*Task brief:* Take from the entries below the stretch from the line with "Οι παγκοσμίου φήμης" through the line with "群をドロップする２パターンが確認されています。", and return it exactly, leaving the pictures out.

*Records shown:*
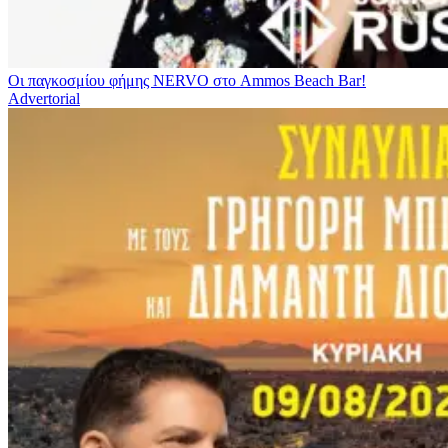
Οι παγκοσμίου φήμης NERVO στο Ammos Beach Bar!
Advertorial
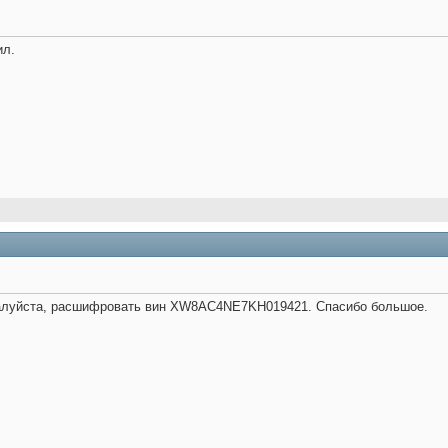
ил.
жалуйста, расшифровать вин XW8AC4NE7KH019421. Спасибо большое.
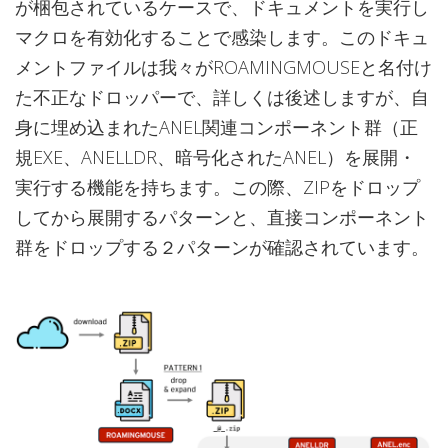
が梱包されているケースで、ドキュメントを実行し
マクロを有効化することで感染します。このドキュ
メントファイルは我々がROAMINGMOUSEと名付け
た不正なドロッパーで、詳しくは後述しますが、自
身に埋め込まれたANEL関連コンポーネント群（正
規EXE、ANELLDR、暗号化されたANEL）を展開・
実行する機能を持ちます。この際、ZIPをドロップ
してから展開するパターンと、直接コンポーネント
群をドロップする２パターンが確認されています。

...

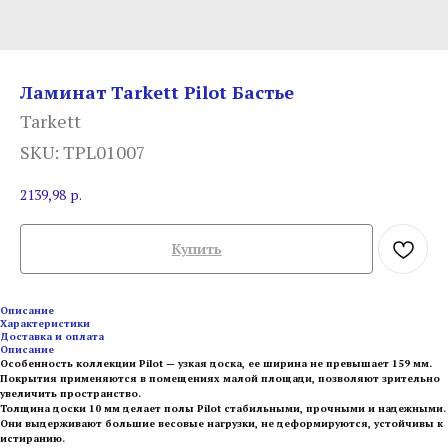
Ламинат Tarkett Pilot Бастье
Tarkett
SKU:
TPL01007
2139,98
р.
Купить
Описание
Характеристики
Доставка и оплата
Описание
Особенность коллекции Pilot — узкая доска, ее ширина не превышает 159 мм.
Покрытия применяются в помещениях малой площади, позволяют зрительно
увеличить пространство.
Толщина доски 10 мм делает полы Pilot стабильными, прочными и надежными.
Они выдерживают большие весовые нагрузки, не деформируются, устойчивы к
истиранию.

==

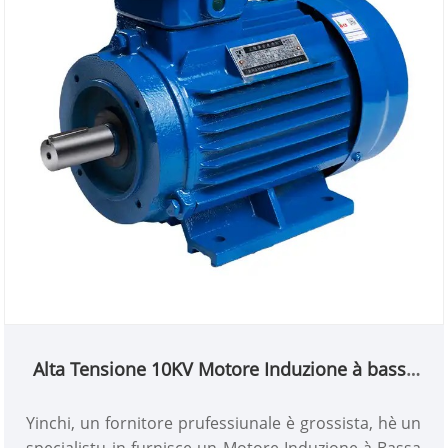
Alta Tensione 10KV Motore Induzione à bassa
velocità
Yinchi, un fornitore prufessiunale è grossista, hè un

*Response area:*
Οι παγκοσμίου φήμης NERVO στο Ammos Beach Bar!
Advertorial
ил.
жалуйста, расшифровать вин XW8AC4NE7KH019421. Спасибо большое.
が梱包されているケースで、ドキュメントを実行し
マクロを有効化することで感染します。このドキュ
メントファイルは我々がROAMINGMOUSEと名付け
た不正なドロッパーで、詳しくは後述しますが、自
身に埋め込まれたANEL関連コンポーネント群（正
規EXE、ANELLDR、暗号化されたANEL）を展開・
実行する機能を持ちます。この際、ZIPをドロップ
してから展開するパターンと、直接コンポーネント
群をドロップする２パターンが確認されています。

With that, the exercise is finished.